System of equations in $\mathbb{F}_p$ I have:$$\begin{matrix}X&+&Y&+&Z&=&3,\\& &Y&+&Z&=&2,\\&-&Y&+&Z&=&0.\end{matrix}$$
Let furthermore $p$ be prime. How can I solve this system with respect to $\mathbb{F}_p$?
 A: Continuing from the comments. If we are not in a field of characteristic $2$, we can solve the system of linear equations in the usual manner and get $X = Y = Z = 1$ as the unique solution.
Thus, that is the solution in any $\Bbb F_p$ if $p > 2$.

For the case $p = 2$, we see that the equations become
\begin{align}
X + Y + Z &= 1,\\
Y + Z &= 0,\\
Y + Z &= 0.
\end{align}
(Recall that $Y = -Y$ in char $2$.)
Now we see that we actually have a redundancy in the system. (If you're familiar with linear algebra, we see that the coefficients matrix is not full rank and thus, we won't get a unique solution.)

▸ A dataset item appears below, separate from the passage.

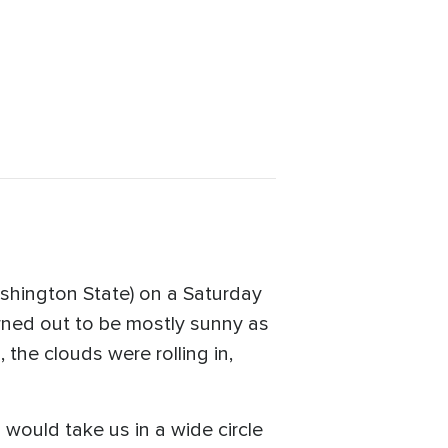
ashington State) on a Saturday
urned out to be mostly sunny as
 the clouds were rolling in,
would take us in a wide circle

Substituting $Y+Z = 0$ in the first equation gives us that $X = 1$. Thus, we are only left with $Y + Z = 0$ which has two solutions. Thus, the complete set of solutions is
$$(X, Y, Z) \in \{(1, 1, 1), (1, 0, 0)\}.$$
A: In the first equation, replace $Y+Z$ with $2$ (by the 2nd equation). You get $X=1$. Add the 2nd and the third equation side-by-side, you get $2Z=2$. Now $if p\neq 2$ this yields $Z=1$ and then $Y=1$. Otherwise, if $p=2$, you have two solutions for $Y,Z$: either $Y=Z=1$ or $Z=Y=0$.